To the best of our knowledge, the current results are among the first to report a production effect outside of participants’ native language, and this potentially involves pronunciation challenges. We focused our task instructions and data inclusion on task compliance: we did not provide any specific instructions for pronunciation, and responses were included if they complied with instructions to speak or remain silent. We expected pronunciations to differ greatly across participants, which precluded adopting strict pronunciation criteria. We also reasoned that pronunciation errors should work against the production effect, as words pronounced differently might be difficult to recognize later, which would mean that our reported effect sizes may be conservative.Footnote 3
Another limitation of this study is that we cannot draw strong conclusions about how language proficiency influences the production effect at an individual level. That is, the language background information and the LexTALE scores we collected were used only to establish that the groups as a whole were relatively unbalanced in terms of average L1 and L2 proficiency. Although the LexTALE task is often used to assess proficiency, it showed low-to-modest correlations with a standardized language assessment protocol (Puig-Mayenco et al., 2023). The authors argued that the LexTALE task should not be used as a diagnostic measure of global proficiency for a given individual. Further work using comprehensive and diagnostic language testing would be needed to examine how individual proficiency would predict a single individual’s production effect.

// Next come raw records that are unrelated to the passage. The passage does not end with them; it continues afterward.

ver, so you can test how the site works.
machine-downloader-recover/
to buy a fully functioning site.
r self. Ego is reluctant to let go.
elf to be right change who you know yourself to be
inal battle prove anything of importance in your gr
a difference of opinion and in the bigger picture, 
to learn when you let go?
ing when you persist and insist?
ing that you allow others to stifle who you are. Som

Finally, it should be noted that the languages examined here, German and English, share phonological similarities. The extent to which an increased L2 production effect is influenced by the L1-L2 similarity is an open question. If phonological similarity decreases the L2 production effect (if speaking in an L2 was too easy here, for example), then we may have underestimated the effect size of an L2 production effect. A valuable next step would be to examine bilinguals who speak highly dissimilar languages. In addition, many participants spoke multiple languages (see Table 1), particularly Experiment 1 participants, who commonly spoke Dutch (related to German and English), French, or Spanish (both less related to German or English). Multilingualism could potentially increase or decrease the L2 production effect, for example by highlighting differences or similarities between German and English, respectively. Both possibilities are suggested by exploratory regression analyses on individual L2 production effect scores (Appendix 2): speaking one additional language related to a decreased L2 production effect in Experiment 1, but speaking three additional languages related to an increased L2 production effect in Experiment 2 (although only two participants spoke three additional languages in Experiment 2, see Appendix 2). The potential influences of multilingualism would be an interesting topic for further study.
Conclusion
We examined the role of prior experience (time- or age-dependent) on the encoding benefits of movement by examining the production effect in unbalanced bilinguals. We observed a greater production effect in a second language compared to a first language. Participants more accurately recognized words they had spoken aloud in their second language compared to their first language. This result was relatively consistent across two independent groups of unbalanced bilinguals (German-English and English-German bilinguals). We propose that psycholinguistic and/or domain-general processes may account for the findings. For example, reading in a second language may utilize phonological-motor associations, and/or increased effort or attention may be engaged in speaking in a second language. The findings here add further insight into the possible mechanisms behind encoding by movement (e.g., the production effect) by showing that less prior experience may amplify these memory benefits.
Data availability
The raw, anonymized datasets are freely available on psycharchives.org.
Code availability
The custom R code used for the current study are freely available on psycharchives.org.
Notes
A misspelling of one German word (President rather than Präsident) was corrected approximately halfway through Experiment 2 and was also removed from all analyses. There were also three German words that were plural versions of other words in the pool (e.g., “Menschen”, plural of “Mensch”). All results in Experiments 1 and 2 remained unchanged when these words were removed from the analyses.
Trials where participants correctly spoke aloud were included even if pronunciation was unclear or contained errors. We reasoned that pronunciation errors could lead to recognition errors, which should reduce the predicted production effect.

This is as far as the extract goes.